### Dataset entries
════════════════════

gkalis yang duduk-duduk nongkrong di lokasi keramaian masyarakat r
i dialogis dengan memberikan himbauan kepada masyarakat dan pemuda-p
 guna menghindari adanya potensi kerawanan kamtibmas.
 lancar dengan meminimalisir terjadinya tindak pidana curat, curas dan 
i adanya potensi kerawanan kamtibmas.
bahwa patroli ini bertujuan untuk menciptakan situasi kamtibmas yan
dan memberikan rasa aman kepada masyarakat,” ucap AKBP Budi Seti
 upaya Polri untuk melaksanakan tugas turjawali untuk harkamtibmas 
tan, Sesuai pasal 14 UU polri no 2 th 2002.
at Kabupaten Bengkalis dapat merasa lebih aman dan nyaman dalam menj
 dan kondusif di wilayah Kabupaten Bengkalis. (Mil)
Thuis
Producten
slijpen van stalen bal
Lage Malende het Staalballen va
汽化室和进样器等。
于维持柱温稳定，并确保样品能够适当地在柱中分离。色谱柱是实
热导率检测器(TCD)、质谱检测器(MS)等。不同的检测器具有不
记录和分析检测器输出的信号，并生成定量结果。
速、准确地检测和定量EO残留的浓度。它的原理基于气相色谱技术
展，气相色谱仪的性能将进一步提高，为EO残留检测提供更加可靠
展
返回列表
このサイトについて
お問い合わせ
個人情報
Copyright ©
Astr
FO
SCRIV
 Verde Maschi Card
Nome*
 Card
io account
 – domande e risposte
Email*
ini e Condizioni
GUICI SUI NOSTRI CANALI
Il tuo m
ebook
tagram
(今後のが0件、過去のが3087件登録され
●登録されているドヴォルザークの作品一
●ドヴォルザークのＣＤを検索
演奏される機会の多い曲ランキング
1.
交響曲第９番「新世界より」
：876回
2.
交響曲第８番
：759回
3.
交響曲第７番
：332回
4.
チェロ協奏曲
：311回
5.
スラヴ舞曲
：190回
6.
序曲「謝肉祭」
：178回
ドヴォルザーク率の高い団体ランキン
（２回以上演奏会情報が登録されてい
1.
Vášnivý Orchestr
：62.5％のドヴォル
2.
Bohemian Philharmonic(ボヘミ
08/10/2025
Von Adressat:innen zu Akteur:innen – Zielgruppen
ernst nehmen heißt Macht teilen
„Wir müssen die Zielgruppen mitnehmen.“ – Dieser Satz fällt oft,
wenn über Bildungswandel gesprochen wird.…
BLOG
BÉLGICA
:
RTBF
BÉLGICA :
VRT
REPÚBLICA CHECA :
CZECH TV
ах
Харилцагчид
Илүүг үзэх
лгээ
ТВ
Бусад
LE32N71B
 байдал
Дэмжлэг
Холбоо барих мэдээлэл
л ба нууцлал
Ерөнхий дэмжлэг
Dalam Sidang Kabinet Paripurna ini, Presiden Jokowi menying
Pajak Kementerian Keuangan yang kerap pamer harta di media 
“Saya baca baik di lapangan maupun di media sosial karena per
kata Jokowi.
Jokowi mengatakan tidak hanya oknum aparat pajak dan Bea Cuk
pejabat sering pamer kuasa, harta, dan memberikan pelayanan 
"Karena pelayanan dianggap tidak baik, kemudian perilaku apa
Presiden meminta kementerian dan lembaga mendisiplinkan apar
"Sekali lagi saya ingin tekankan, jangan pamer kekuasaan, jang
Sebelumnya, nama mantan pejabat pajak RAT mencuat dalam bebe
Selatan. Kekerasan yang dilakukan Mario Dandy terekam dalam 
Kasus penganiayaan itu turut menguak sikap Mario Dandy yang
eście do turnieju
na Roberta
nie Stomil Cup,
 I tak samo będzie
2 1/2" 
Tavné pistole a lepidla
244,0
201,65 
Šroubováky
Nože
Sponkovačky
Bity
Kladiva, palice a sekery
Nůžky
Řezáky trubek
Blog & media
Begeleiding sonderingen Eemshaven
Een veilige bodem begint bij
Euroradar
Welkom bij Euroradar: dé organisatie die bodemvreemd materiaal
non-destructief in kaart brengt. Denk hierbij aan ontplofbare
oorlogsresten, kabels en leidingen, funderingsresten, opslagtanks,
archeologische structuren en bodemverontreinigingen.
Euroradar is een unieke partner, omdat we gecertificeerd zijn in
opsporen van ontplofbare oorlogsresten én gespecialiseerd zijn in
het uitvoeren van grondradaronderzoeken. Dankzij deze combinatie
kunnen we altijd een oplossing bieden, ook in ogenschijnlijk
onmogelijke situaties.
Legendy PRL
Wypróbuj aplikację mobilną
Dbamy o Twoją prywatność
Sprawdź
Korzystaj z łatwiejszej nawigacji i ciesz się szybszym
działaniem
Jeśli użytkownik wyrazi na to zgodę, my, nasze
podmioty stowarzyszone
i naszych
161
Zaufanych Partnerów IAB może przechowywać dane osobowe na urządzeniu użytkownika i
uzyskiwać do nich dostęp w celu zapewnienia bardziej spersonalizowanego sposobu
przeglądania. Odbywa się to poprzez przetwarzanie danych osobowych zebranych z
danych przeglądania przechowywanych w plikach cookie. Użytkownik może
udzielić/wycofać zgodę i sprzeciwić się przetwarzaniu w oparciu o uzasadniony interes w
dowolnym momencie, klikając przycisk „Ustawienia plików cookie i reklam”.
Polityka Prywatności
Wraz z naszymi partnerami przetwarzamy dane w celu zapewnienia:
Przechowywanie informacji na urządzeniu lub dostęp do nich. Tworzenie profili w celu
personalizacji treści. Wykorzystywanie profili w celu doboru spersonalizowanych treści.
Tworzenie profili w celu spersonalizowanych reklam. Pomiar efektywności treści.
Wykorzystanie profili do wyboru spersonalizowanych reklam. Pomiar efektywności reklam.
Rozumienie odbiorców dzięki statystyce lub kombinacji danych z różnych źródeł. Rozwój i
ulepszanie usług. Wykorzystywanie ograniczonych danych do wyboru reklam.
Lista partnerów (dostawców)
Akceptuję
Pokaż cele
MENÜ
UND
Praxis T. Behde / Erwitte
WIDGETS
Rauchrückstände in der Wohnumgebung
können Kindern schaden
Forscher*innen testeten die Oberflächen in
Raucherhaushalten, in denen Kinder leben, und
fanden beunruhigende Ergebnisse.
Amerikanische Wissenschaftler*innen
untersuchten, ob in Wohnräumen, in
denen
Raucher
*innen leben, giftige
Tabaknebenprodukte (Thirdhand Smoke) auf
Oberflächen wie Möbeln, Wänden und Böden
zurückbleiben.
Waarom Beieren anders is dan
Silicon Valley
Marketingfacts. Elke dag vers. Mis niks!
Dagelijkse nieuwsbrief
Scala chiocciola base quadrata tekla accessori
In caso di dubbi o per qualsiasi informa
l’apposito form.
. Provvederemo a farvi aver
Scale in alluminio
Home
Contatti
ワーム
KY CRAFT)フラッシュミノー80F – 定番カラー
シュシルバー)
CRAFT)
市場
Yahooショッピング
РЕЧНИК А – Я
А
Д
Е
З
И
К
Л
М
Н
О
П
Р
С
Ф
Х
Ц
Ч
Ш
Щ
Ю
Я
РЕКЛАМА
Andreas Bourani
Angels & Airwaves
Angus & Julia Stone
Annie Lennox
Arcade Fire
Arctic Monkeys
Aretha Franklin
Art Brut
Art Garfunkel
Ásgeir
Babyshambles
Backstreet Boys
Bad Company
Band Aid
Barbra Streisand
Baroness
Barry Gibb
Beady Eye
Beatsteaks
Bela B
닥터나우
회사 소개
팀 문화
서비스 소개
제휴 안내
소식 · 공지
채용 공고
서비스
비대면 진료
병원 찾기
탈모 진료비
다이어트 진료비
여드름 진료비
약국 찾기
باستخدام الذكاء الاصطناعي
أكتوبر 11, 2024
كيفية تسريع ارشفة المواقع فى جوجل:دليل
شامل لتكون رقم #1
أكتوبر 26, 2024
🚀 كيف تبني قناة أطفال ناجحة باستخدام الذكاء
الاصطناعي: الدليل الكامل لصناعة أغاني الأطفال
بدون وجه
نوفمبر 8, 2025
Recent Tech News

════════════════════

Exactly the lines above from the one with "交響曲第９番「新世界より」" to the one with "eście do turnieju", both included, are to be quoted; leave the rest out.

交響曲第９番「新世界より」
：876回
2.
交響曲第８番
：759回
3.
交響曲第７番
：332回
4.
チェロ協奏曲
：311回
5.
スラヴ舞曲
：190回
6.
序曲「謝肉祭」
：178回
ドヴォルザーク率の高い団体ランキン
（２回以上演奏会情報が登録されてい
1.
Vášnivý Orchestr
：62.5％のドヴォル
2.
Bohemian Philharmonic(ボヘミ
08/10/2025
Von Adressat:innen zu Akteur:innen – Zielgruppen
ernst nehmen heißt Macht teilen
„Wir müssen die Zielgruppen mitnehmen.“ – Dieser Satz fällt oft,
wenn über Bildungswandel gesprochen wird.…
BLOG
BÉLGICA
:
RTBF
BÉLGICA :
VRT
REPÚBLICA CHECA :
CZECH TV
ах
Харилцагчид
Илүүг үзэх
лгээ
ТВ
Бусад
LE32N71B
 байдал
Дэмжлэг
Холбоо барих мэдээлэл
л ба нууцлал
Ерөнхий дэмжлэг
Dalam Sidang Kabinet Paripurna ini, Presiden Jokowi menying
Pajak Kementerian Keuangan yang kerap pamer harta di media 
“Saya baca baik di lapangan maupun di media sosial karena per
kata Jokowi.
Jokowi mengatakan tidak hanya oknum aparat pajak dan Bea Cuk
pejabat sering pamer kuasa, harta, dan memberikan pelayanan 
"Karena pelayanan dianggap tidak baik, kemudian perilaku apa
Presiden meminta kementerian dan lembaga mendisiplinkan apar
"Sekali lagi saya ingin tekankan, jangan pamer kekuasaan, jang
Sebelumnya, nama mantan pejabat pajak RAT mencuat dalam bebe
Selatan. Kekerasan yang dilakukan Mario Dandy terekam dalam 
Kasus penganiayaan itu turut menguak sikap Mario Dandy yang
eście do turnieju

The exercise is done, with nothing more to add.